File metadata and controls

142 lines (100 loc) · 5 KB

GPUDirect Storage (GDS) Guide

GPU Direct Storage (GDS) enables direct DMA transfers between GPU memory and NVMe/NVMe-oF storage, bypassing the CPU staging buffer entirely. This can significantly improve throughput for KV-cache offloading.

GDS uses the cuFile library by default for all GPU↔storage transfers. cuFile behavior (I/O threads, bounce buffer sizes, RDMA settings, filesystem-specific tuning) can be customized via a cufile_rdma.json config file — see Tuning cuFile for an example.

Requirements

  • NVIDIA GPU with GDS support
  • cuFile library installed at runtime (nvidia-fs kernel module + libcufile)
  • Filesystem that supports O_DIRECT (e.g., ext4, xfs, NVMe-oF — not most NFS/FUSE mounts). GDS will still work on unsupported filesystems but will not give the expected benefit of bypassing the CPU.
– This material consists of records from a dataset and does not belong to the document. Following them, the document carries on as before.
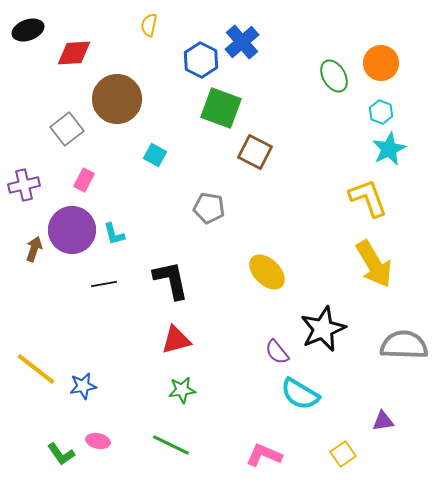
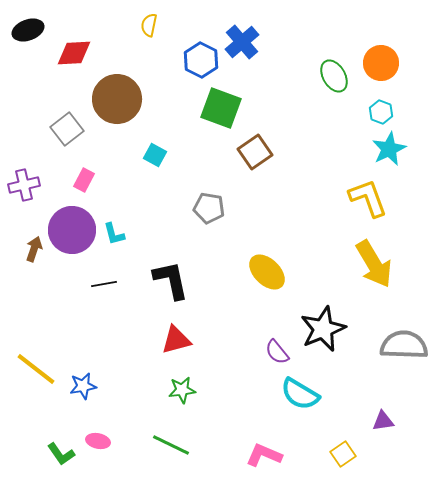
brown square: rotated 28 degrees clockwise
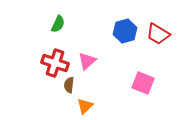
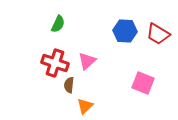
blue hexagon: rotated 20 degrees clockwise
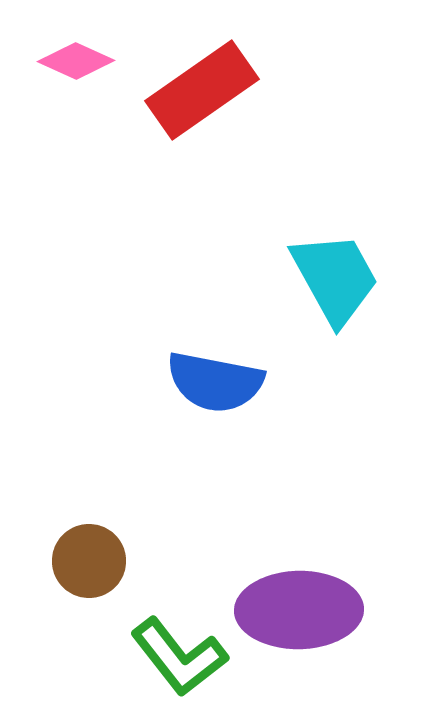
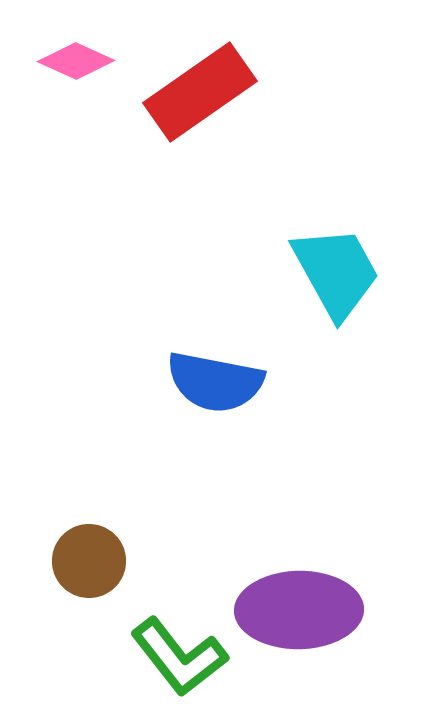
red rectangle: moved 2 px left, 2 px down
cyan trapezoid: moved 1 px right, 6 px up
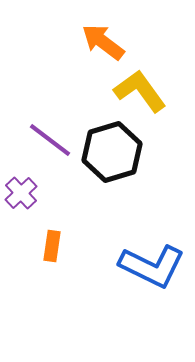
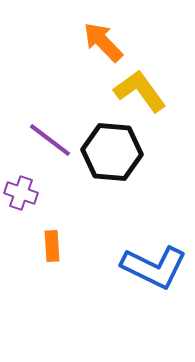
orange arrow: rotated 9 degrees clockwise
black hexagon: rotated 22 degrees clockwise
purple cross: rotated 28 degrees counterclockwise
orange rectangle: rotated 12 degrees counterclockwise
blue L-shape: moved 2 px right, 1 px down
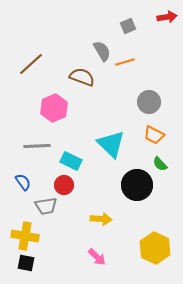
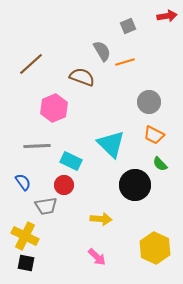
red arrow: moved 1 px up
black circle: moved 2 px left
yellow cross: rotated 16 degrees clockwise
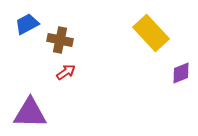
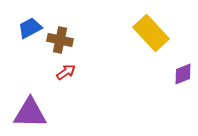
blue trapezoid: moved 3 px right, 4 px down
purple diamond: moved 2 px right, 1 px down
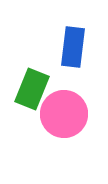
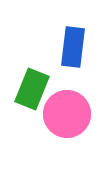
pink circle: moved 3 px right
Default: GDS is disabled by default. The connector works without GDS using CPU staging buffers. Only enable GDS if your hardware and filesystem support it.

Build

The wheel has no build-time dependency on cuFile. GDS support is loaded at runtime via dlopen("libcufile.so") — the same compiled wheel works on systems with or without GDS.

pip install -e .

To enable GDS at runtime, install cuFile on the target machine: apt-get install -y cuda-cufile-12-9 (adjust version to match your CUDA install). If libcufile.so is not present at runtime, the connector falls back to CPU staging automatically.

GDS modes

backend value Read Write
POSIX (default) CPU staging CPU staging
GDS_READ GDS direct CPU staging
GDS_WRITE CPU staging GDS direct
GDS GDS direct GDS direct
GDS_BB_READ GDS + Bounce Buffer CPU staging
GDS_BB_WRITE CPU staging GDS + Bounce Buffer
GDS_BB GDS + Bounce Buffer GDS + Bounce Buffer

Bounce Buffer (BB) modes use GDS with an intermediate RDMA-registered GPU buffer instead of registering each KV cache block directly. This is useful when the number of GPU KV cache blocks is large and per-block registration would exceed GDS registration table limits. In direct mode, cuFile performs DMA directly to/from registered GPU buffers. In BB mode, cuFile routes data through a single pre-registered bounce buffer, adding one extra GPU-to-GPU copy but avoiding per-block registration overhead.

Configuration

Add backend to kv_connector_extra_config in your vLLM config:

--kv-transfer-config '{
  "kv_connector": "OffloadingConnector",
  "kv_role": "kv_both",
  "kv_connector_extra_config": {
    "spec_name": "SharedStorageOffloadingSpec",
    "spec_module_path": "llmd_fs_backend.spec",
    "shared_storage_path": "/mnt/nvme/kv-cache/",
    "block_size": 256,
    "threads_per_gpu": "64",
    "backend": "GDS"
  }
}'

If you are unsure which backend to use, start with GDS for NVMe local disks or GDS_BB for shared storage.

Verify GDS is active

Set STORAGE_LOG_LEVEL=info (the default) and look for these lines at startup:

GdsFileIO: GPUDirect Storage (GDS) enabled

If GDS initialization fails, the connector automatically falls back to CPU staging and logs:

StorageOffloadEngine: GDS initialization failed, falling back to CPU_BUFFER_STAGE for both READ and WRITE
StorageOffloadEngine: READ=CPU WRITE=CPU

For more detail during startup, use STORAGE_LOG_LEVEL=debug:

STORAGE_LOG_LEVEL=debug vllm serve ...

Tuning cuFile (cufile_rdma.json)

cuFile reads its configuration from a JSON file. By default it looks in /etc/cufile.json. To use a custom path:

export CUFILE_ENV_PATH_JSON=/path/to/cufile_rdma.json

An example config is provided at docs/cufile_rdma.json. All settings are documented inline in that file. For RDMA storage, fill in your NIC IPs:

"rdma_dev_addr_list": [ "<RDMA_NIC_IP_1>", "<RDMA_NIC_IP_2>" ]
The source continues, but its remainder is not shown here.